Если, войдя на кухню, кто-либо из домашних заставал его в рукопашном общении с хорошенькой нашей горничной Мотрей, он быстро от нее отстранялся, снимал картуз и смущенно докладывал, что визит его объясняется заботой о наших же интересах — побачить, например, чи труба не дымить, или чи вьюшки не спорчены. Словом, это был прежде нормальный обыватель из трудового сословия, сам жил и другим давал жить, и никаких притязаний на высоты командной позиции не предъявлял.
Но постепенно стала в нем намечаться психологическая перемена. Первой, помню, отметила ее Мотря. Раз как-то не хватило дров; ей сказали, как всегда, попросить дворника, чтобы поднял из погреба охапку: она сбегала во двор и, вернувшись, доложила:
— Фомы Гаврилыча нема: воны ушедши.
Я даже не сразу понял, о ком она говорит; особенно потрясло меня деепричастие вместо простого прошедшего.

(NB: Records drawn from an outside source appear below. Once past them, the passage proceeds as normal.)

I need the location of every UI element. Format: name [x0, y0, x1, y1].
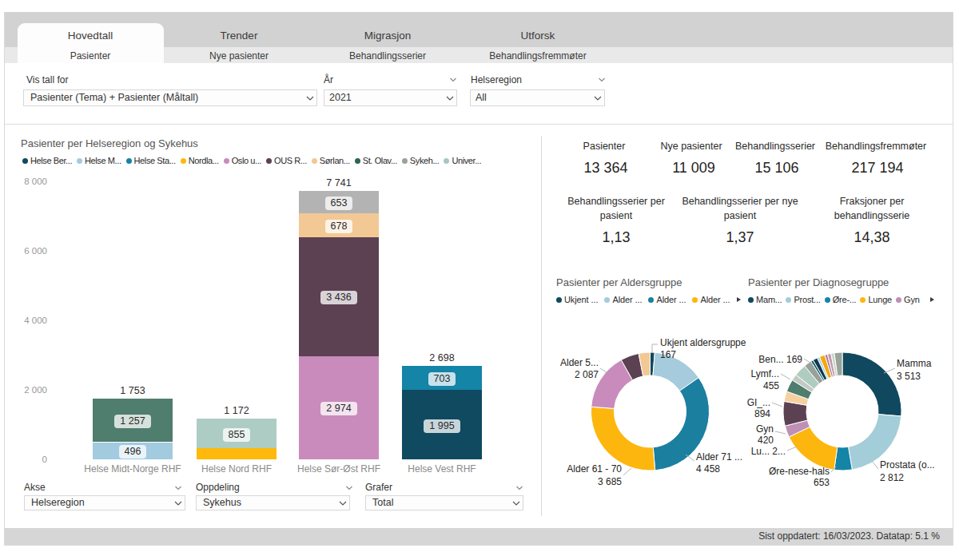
svg-text:Alder 5...: Alder 5...: [560, 357, 599, 368]
svg-text:Lymf...: Lymf...: [750, 368, 779, 379]
svg-text:Mamma: Mamma: [897, 358, 932, 369]
svg-text:3 685: 3 685: [598, 476, 622, 487]
svg-text:Øre-nese-hals: Øre-nese-hals: [769, 466, 830, 477]
svg-text:Gyn: Gyn: [756, 423, 774, 435]
svg-text:Alder 61 - 70: Alder 61 - 70: [567, 463, 622, 475]
svg-text:Lu... 2...: Lu... 2...: [751, 446, 786, 457]
svg-text:167: 167: [660, 349, 676, 360]
svg-text:420: 420: [758, 435, 774, 446]
svg-text:Ukjent aldersgruppe: Ukjent aldersgruppe: [660, 337, 746, 348]
svg-text:Prostata (o...: Prostata (o...: [880, 459, 935, 471]
svg-text:Ben... 169: Ben... 169: [758, 354, 802, 365]
svg-text:653: 653: [814, 477, 830, 488]
svg-text:455: 455: [763, 380, 779, 391]
svg-text:4 458: 4 458: [696, 463, 720, 475]
svg-text:Alder 71 ...: Alder 71 ...: [696, 451, 742, 463]
svg-text:894: 894: [754, 408, 770, 419]
svg-text:3 513: 3 513: [897, 371, 921, 382]
svg-text:GI_...: GI_...: [747, 397, 770, 408]
svg-text:2 812: 2 812: [880, 472, 904, 483]
svg-text:2 087: 2 087: [575, 369, 599, 380]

Мотря, до нас служившая у генерала, точно соблюдала эти глагольные тонкости и всегда оттеняла, что прачка «ушла», а барыня — «ушедши». Я смутно ощутил, что в общественном положении нашего дворника совершается какой-то процесс возвышения.
После этого я лично стал наблюдать тревожные признаки. Ночью приходилось простаивать у ворот, топая озябшими ногами, и пять минут, и десять. Получая традиционный гривенник, Хома теперь уже нередко подносил монету к глазам и рассматривал ее, в тусклом освещении подворотни, с таким выражением, которое ясно говорило, что традиция не есть еще ограничительный закон. Свою формулу благодарности он стал постепенно сокращать: «мерси, паныч», потом просто «спасибо» — причем, опять таки, не только опущение титула, но и переход с французского языка на отечественный звучал многозначительно. Однажды, продержав меня чуть не полчаса на морозе, он мне даже сделал замечание:
— Тут, паныч, не церква, щоб так трезвонить! — А в следующий раз, покачав головою, отозвался назидательно: — Поздно гуляете, то и для здоровья шкода!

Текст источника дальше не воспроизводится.